TARGETS: Tensor fasciae latae muscle

lateral hip release illustration exercise
KEY POINTS FOR THE LATERAL HIP RAISE
  • Take a side position on the foam roller with the outside of the hip over the foam roller and your other leg in front for support.
  • In an up and down motion, roll over the muscle that is situated right in front of the bone you can feel on the side of your hip.

Reps: 1  Duration: 30-60 sec 

 

LATERAL HIP RELEASE

The Lateral Hip Release is a recovery stretch that targets the tensor fasciae latae muscle, located on the outside of your hip. By utilizing a foam roller, you can perform this self-myofascial release technique to release tension and tightness in the lateral hip area.

To begin the Lateral Hip Release, take a side position on the foam roller, placing the outside of your hip over the roller. Your other leg should be positioned in front for support and stability. This positioning allows you to effectively target the muscle.

With gentle pressure, roll up and down over the muscle that lies right in front of the bone you can feel on the side of your hip. As you roll, the foam roller works to release any knots or adhesions that may have developed in the lateral hip area.

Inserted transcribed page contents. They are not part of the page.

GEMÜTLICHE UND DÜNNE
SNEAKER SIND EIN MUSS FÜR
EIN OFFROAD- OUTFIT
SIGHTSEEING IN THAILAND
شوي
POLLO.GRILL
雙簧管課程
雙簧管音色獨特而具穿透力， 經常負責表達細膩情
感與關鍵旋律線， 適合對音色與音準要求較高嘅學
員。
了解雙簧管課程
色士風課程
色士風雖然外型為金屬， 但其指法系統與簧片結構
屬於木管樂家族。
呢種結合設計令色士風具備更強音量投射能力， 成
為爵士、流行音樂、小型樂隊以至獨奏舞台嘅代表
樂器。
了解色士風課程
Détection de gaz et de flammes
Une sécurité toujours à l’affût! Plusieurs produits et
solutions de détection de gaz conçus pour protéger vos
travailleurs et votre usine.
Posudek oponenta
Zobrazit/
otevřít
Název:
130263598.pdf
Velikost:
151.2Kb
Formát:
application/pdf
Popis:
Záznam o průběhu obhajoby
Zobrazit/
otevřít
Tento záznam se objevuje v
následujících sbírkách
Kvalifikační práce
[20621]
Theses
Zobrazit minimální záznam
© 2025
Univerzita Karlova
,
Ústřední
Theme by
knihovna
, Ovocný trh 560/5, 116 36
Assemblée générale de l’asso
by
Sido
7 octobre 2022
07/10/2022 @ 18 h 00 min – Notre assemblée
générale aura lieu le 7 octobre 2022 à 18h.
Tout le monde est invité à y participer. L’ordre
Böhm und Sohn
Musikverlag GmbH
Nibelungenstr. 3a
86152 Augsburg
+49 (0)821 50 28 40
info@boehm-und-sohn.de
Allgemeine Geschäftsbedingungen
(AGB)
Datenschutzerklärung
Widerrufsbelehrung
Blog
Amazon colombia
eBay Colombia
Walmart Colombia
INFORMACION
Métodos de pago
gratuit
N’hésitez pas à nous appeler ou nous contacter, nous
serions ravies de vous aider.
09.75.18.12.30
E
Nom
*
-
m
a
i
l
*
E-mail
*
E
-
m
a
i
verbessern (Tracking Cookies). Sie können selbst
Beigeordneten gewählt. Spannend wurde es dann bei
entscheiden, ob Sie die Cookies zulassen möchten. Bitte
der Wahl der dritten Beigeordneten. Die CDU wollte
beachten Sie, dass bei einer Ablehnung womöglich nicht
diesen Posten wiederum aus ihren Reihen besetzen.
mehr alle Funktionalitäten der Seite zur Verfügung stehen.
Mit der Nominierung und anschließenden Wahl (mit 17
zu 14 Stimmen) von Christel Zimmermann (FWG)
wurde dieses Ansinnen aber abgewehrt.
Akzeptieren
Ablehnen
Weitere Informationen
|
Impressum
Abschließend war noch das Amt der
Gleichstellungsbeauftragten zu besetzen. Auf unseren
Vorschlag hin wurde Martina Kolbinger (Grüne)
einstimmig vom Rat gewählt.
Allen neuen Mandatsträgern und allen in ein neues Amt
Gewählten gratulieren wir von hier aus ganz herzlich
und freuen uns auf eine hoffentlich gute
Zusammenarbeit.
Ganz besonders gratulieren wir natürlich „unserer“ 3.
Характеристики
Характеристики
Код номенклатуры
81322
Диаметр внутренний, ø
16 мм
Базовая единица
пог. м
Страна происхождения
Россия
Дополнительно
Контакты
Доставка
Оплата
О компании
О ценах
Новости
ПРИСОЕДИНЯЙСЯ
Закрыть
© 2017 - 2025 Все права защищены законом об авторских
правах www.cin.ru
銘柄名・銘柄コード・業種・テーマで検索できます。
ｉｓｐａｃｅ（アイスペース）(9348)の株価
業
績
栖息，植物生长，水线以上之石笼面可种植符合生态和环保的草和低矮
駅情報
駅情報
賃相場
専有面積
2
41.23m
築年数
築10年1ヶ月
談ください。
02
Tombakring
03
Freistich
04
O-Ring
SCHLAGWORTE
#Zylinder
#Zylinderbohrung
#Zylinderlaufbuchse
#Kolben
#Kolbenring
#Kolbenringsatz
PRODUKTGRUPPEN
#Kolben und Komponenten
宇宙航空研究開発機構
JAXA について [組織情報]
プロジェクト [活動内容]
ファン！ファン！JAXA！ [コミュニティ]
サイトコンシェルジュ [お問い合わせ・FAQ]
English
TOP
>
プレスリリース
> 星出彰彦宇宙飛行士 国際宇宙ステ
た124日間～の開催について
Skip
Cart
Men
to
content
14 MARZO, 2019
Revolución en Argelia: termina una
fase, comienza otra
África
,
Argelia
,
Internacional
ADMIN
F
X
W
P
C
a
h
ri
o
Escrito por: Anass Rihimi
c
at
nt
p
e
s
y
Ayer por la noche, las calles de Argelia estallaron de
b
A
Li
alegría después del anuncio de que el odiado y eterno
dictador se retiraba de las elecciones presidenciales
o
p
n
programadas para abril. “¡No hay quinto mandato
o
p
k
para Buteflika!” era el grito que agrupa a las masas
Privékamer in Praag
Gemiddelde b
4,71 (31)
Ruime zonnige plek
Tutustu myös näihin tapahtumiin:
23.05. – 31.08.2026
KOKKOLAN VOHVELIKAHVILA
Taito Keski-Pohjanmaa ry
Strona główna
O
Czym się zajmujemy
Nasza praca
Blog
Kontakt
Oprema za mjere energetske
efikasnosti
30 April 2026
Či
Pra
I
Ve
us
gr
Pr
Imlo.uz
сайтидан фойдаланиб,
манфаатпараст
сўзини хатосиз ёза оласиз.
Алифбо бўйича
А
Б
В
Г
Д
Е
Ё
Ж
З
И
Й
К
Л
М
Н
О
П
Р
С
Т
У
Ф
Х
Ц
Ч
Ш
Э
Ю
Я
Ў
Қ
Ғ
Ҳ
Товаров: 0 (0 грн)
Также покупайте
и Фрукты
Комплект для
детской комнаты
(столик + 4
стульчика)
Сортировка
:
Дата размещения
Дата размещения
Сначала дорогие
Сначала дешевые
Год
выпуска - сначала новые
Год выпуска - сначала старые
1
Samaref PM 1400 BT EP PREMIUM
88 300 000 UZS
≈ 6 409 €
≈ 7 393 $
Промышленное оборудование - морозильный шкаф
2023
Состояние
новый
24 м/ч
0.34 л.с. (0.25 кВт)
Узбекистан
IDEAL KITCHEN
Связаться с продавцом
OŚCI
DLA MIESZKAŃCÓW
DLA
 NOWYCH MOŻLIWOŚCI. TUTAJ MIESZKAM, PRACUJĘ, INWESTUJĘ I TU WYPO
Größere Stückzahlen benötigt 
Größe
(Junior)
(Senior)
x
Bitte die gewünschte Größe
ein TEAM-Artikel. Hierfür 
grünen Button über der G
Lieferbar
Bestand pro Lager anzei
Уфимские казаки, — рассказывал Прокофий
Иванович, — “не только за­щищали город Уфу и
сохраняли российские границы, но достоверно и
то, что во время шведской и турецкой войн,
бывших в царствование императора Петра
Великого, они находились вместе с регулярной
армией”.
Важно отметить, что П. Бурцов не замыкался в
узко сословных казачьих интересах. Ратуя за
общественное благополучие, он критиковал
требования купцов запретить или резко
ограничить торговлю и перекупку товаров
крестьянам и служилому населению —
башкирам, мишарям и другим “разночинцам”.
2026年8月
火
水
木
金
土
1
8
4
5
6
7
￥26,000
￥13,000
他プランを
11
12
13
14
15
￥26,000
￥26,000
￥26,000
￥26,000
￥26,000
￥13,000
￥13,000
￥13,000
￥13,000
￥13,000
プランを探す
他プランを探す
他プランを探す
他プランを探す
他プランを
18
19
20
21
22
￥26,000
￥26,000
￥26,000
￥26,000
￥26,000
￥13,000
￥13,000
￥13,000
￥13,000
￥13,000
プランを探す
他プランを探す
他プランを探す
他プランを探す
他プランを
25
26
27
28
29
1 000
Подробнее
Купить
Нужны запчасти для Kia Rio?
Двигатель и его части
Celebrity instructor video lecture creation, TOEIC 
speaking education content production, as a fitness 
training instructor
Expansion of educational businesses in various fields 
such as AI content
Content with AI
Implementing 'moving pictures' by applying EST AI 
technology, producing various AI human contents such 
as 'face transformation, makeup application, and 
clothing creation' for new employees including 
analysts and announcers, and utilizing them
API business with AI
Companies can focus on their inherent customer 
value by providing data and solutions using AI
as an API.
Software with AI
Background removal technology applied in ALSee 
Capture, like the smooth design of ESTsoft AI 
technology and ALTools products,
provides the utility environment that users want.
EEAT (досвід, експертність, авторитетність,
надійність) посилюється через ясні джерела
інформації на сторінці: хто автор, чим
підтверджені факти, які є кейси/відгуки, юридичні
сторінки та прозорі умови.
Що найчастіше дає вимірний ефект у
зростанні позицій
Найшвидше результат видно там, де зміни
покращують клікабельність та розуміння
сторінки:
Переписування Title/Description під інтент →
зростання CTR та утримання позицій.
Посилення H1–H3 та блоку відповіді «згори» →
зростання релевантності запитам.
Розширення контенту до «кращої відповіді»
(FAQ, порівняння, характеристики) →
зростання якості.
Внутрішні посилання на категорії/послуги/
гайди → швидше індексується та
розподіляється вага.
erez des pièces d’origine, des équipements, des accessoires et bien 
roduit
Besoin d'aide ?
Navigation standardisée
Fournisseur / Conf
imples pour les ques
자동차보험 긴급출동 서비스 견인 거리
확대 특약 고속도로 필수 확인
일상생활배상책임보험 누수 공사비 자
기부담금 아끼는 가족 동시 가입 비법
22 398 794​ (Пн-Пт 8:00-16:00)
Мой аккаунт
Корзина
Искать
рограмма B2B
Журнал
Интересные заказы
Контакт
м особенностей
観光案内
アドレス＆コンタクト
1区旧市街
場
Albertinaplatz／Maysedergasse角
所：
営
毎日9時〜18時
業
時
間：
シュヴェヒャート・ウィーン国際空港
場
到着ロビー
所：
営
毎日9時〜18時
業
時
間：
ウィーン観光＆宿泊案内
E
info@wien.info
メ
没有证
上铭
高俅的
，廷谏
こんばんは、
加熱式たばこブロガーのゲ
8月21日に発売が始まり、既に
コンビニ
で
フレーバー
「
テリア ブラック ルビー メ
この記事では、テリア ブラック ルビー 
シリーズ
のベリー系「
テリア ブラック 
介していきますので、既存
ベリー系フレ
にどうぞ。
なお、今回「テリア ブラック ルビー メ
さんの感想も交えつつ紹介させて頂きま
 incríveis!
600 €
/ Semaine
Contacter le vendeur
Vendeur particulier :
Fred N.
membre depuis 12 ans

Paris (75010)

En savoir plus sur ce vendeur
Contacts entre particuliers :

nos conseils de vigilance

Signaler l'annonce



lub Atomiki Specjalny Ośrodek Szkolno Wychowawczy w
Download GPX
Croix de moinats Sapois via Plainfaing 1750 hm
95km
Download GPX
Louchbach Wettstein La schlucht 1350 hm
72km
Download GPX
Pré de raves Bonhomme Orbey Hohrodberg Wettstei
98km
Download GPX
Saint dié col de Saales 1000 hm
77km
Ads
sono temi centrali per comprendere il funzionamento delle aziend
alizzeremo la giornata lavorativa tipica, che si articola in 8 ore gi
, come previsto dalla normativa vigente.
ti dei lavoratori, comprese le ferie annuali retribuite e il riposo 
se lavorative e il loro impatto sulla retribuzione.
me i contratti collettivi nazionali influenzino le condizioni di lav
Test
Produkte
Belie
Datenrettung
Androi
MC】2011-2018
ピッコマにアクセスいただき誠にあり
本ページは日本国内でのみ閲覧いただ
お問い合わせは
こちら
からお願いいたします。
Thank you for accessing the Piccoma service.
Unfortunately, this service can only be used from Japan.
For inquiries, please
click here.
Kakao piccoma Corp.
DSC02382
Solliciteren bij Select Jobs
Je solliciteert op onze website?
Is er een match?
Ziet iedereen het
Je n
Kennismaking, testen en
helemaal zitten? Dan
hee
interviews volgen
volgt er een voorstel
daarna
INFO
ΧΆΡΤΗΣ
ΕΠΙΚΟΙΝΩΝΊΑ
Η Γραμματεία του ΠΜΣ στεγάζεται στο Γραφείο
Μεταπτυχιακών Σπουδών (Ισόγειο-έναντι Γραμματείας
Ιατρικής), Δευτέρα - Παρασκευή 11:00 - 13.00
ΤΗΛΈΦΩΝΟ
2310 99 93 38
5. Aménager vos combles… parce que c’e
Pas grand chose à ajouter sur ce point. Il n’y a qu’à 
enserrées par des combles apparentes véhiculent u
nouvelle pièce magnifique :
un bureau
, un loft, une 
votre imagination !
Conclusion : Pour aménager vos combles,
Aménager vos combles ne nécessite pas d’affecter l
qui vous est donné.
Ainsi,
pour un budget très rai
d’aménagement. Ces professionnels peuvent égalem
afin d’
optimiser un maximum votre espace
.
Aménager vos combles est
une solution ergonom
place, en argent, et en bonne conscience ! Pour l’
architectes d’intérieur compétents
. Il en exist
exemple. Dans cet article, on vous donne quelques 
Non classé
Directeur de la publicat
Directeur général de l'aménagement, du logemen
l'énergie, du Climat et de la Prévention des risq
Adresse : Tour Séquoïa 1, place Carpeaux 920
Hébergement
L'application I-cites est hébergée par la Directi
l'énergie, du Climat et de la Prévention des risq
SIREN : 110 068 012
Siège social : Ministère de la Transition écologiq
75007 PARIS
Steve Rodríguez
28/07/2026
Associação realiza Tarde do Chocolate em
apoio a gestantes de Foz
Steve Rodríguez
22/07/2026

The Lateral Hip Release is particularly beneficial for individuals who experience tightness or discomfort in the hip region due to activities like running, cycling, or prolonged sitting. By incorporating this exercise into your recovery routine, you can enhance hip mobility and prevent potential injuries related to tight hip muscles.

Performing the Lateral Hip Release for a duration of 30 to 60 seconds allows sufficient time for the muscle to release and relax. Regularly including this exercise in your fitness routine can significantly improve lateral hip flexibility and alleviate discomfort.